### To do
Please quote exactly the lines below from the line containing "terça-feira (30/10), em Mafra, mais" to the line containing "遊蕩犬貓禍害攀高峰！不只", both lines included, and nothing else.
-=-=-
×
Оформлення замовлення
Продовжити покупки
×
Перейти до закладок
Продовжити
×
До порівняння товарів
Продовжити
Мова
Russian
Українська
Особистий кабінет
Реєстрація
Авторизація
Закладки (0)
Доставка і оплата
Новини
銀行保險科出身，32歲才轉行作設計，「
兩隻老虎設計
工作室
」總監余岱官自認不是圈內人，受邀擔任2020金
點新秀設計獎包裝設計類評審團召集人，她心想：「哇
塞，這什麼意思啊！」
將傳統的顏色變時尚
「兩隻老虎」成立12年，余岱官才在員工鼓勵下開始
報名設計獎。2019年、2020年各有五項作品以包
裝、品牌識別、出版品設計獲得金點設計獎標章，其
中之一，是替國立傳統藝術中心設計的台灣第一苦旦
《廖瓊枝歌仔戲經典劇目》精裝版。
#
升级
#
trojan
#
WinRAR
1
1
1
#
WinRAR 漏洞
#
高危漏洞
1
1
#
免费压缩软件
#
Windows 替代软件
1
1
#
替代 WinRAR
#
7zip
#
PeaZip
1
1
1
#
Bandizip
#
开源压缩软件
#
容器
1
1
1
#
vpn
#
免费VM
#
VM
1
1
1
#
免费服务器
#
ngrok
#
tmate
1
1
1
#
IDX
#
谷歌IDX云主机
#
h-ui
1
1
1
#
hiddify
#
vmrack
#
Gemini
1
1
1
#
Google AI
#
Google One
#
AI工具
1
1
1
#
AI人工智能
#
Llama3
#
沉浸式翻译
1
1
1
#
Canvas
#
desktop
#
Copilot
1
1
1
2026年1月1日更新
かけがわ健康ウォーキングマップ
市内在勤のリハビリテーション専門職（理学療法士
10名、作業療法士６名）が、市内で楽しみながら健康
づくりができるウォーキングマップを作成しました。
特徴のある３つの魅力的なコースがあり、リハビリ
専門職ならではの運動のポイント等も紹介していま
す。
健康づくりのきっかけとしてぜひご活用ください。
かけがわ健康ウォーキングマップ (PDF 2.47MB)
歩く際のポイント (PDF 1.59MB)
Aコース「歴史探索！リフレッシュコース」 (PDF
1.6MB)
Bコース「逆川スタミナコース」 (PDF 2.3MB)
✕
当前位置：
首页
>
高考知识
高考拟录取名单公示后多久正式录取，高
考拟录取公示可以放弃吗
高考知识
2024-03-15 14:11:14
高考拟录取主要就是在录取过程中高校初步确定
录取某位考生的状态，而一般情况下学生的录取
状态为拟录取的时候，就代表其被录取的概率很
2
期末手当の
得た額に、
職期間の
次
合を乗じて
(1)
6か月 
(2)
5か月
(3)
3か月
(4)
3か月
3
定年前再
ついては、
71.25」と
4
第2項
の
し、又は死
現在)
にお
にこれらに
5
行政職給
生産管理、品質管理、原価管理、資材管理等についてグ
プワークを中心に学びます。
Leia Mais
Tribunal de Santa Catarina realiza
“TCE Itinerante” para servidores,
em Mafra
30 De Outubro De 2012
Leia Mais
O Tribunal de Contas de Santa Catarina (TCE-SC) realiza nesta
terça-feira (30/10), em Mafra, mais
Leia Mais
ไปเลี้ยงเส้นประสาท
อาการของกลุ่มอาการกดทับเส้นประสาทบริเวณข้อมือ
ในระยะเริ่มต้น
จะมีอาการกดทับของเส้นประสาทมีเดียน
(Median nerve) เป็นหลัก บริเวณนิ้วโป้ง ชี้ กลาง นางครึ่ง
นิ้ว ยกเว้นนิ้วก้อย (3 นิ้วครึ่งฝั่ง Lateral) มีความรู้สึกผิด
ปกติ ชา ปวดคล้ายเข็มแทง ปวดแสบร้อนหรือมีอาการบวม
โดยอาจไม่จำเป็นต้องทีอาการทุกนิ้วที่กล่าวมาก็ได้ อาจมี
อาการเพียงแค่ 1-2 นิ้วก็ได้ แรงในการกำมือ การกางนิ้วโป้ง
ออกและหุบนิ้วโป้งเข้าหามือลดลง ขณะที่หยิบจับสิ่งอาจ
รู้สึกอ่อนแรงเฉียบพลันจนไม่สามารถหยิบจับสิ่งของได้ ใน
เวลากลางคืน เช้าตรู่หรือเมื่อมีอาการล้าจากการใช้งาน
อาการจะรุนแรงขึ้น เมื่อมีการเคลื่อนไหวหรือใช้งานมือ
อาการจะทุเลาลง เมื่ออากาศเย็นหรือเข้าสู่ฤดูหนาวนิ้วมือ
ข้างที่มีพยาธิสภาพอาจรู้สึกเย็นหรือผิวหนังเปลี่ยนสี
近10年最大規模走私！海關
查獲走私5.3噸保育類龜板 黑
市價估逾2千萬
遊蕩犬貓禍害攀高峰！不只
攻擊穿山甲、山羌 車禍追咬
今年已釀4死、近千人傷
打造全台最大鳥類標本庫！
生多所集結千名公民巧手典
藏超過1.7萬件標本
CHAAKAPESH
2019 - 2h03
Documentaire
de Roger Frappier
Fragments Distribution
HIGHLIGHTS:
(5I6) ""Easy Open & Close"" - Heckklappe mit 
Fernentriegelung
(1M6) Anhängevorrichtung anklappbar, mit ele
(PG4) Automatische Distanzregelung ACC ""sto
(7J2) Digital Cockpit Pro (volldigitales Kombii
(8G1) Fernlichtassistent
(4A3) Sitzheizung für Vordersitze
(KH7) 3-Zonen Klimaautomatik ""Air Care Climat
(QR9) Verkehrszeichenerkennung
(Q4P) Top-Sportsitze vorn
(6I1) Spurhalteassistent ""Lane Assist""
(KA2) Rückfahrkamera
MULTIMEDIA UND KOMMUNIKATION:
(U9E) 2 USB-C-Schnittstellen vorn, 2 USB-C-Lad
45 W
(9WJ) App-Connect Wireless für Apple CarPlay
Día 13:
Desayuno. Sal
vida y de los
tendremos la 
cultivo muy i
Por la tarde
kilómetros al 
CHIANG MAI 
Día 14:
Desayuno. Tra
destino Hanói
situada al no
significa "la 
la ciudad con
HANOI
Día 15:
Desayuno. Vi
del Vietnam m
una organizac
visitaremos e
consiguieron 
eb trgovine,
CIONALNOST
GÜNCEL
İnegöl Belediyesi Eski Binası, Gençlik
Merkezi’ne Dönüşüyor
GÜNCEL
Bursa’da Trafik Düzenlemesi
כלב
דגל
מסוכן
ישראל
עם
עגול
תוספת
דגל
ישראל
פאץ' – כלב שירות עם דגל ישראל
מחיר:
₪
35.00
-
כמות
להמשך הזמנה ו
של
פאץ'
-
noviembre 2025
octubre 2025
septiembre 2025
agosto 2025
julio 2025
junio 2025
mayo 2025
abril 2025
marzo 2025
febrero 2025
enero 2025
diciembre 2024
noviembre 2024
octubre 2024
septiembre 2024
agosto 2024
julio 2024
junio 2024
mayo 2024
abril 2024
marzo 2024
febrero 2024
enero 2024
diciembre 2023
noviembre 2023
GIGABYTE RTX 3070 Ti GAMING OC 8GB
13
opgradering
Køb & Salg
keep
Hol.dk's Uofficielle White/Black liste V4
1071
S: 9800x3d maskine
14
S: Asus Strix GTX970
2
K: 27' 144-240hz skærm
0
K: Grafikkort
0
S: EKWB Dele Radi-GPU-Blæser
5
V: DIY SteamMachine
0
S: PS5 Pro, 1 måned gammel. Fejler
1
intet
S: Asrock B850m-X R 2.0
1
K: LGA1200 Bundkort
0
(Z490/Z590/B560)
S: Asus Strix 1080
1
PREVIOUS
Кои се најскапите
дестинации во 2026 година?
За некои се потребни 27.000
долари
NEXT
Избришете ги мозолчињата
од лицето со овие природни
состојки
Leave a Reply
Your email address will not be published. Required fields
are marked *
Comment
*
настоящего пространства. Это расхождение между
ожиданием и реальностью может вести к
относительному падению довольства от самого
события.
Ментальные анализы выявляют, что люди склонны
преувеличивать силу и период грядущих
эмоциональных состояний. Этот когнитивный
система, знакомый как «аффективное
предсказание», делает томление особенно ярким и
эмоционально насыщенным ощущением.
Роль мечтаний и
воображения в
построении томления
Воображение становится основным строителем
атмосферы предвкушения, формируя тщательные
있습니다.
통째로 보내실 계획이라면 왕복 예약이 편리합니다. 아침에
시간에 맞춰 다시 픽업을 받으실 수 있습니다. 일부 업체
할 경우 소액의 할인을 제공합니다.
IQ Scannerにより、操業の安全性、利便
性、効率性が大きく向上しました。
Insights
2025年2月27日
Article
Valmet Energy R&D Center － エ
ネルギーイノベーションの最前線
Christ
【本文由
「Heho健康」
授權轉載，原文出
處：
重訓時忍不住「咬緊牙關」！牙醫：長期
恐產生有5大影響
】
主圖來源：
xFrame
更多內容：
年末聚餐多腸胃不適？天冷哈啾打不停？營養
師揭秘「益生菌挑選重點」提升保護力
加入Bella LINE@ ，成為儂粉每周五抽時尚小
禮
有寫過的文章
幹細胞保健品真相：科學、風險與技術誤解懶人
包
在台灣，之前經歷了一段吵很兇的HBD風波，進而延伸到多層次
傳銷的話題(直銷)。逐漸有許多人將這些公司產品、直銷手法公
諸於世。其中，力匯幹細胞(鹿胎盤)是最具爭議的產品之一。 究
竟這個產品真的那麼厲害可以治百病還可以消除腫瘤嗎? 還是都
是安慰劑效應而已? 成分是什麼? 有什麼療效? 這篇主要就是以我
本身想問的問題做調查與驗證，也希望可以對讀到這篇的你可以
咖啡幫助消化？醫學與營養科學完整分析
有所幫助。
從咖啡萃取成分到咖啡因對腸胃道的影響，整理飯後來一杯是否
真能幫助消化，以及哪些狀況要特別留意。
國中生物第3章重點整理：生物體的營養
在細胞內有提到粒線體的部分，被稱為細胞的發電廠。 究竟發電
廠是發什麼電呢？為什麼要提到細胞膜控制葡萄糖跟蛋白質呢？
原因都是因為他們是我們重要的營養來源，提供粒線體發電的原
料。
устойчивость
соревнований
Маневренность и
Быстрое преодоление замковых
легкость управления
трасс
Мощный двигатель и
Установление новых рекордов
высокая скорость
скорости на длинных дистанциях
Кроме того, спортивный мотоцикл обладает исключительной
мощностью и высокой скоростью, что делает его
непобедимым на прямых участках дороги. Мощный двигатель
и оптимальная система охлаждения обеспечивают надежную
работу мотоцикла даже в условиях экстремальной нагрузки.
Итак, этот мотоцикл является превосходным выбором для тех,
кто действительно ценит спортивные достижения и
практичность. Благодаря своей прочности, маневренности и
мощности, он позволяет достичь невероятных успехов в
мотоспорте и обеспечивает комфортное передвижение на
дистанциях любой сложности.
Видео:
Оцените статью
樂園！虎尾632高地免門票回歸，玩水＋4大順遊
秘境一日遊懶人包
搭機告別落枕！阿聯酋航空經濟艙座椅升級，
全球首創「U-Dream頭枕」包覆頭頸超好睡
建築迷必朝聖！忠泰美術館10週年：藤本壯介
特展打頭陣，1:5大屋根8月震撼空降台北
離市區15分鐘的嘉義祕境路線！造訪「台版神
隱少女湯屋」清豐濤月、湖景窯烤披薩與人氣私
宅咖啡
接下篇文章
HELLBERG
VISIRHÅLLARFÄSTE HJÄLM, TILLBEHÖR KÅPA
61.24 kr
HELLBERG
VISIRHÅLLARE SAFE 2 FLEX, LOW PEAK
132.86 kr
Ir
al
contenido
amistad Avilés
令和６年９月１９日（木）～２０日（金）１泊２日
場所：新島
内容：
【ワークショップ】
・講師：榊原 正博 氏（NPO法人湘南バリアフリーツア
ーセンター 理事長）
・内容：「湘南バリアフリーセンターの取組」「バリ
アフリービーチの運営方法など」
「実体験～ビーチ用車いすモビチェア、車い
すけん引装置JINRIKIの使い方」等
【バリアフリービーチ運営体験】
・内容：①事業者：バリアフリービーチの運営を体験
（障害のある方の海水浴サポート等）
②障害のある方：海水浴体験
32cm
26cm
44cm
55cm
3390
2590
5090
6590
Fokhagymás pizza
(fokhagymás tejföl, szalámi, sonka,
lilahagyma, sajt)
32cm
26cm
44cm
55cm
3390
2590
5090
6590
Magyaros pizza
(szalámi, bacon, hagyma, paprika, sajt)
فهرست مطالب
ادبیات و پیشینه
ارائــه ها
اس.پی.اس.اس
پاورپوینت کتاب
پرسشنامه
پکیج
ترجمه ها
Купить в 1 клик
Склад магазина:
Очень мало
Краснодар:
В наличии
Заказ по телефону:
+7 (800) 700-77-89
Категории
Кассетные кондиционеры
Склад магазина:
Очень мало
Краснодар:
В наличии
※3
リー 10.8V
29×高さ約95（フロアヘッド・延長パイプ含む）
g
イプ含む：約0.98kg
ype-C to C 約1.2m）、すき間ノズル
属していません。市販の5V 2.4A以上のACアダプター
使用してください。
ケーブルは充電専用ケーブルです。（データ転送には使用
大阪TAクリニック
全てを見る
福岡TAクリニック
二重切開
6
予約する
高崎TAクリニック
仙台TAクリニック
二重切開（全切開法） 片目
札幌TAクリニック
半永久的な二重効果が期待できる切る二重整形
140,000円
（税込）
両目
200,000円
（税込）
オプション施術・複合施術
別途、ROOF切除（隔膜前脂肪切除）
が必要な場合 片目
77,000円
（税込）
-=-=-
### Exercise answer
terça-feira (30/10), em Mafra, mais
Leia Mais
ไปเลี้ยงเส้นประสาท
อาการของกลุ่มอาการกดทับเส้นประสาทบริเวณข้อมือ
ในระยะเริ่มต้น
จะมีอาการกดทับของเส้นประสาทมีเดียน
(Median nerve) เป็นหลัก บริเวณนิ้วโป้ง ชี้ กลาง นางครึ่ง
นิ้ว ยกเว้นนิ้วก้อย (3 นิ้วครึ่งฝั่ง Lateral) มีความรู้สึกผิด
ปกติ ชา ปวดคล้ายเข็มแทง ปวดแสบร้อนหรือมีอาการบวม
โดยอาจไม่จำเป็นต้องทีอาการทุกนิ้วที่กล่าวมาก็ได้ อาจมี
อาการเพียงแค่ 1-2 นิ้วก็ได้ แรงในการกำมือ การกางนิ้วโป้ง
ออกและหุบนิ้วโป้งเข้าหามือลดลง ขณะที่หยิบจับสิ่งอาจ
รู้สึกอ่อนแรงเฉียบพลันจนไม่สามารถหยิบจับสิ่งของได้ ใน
เวลากลางคืน เช้าตรู่หรือเมื่อมีอาการล้าจากการใช้งาน
อาการจะรุนแรงขึ้น เมื่อมีการเคลื่อนไหวหรือใช้งานมือ
อาการจะทุเลาลง เมื่ออากาศเย็นหรือเข้าสู่ฤดูหนาวนิ้วมือ
ข้างที่มีพยาธิสภาพอาจรู้สึกเย็นหรือผิวหนังเปลี่ยนสี
近10年最大規模走私！海關
查獲走私5.3噸保育類龜板 黑
市價估逾2千萬
遊蕩犬貓禍害攀高峰！不只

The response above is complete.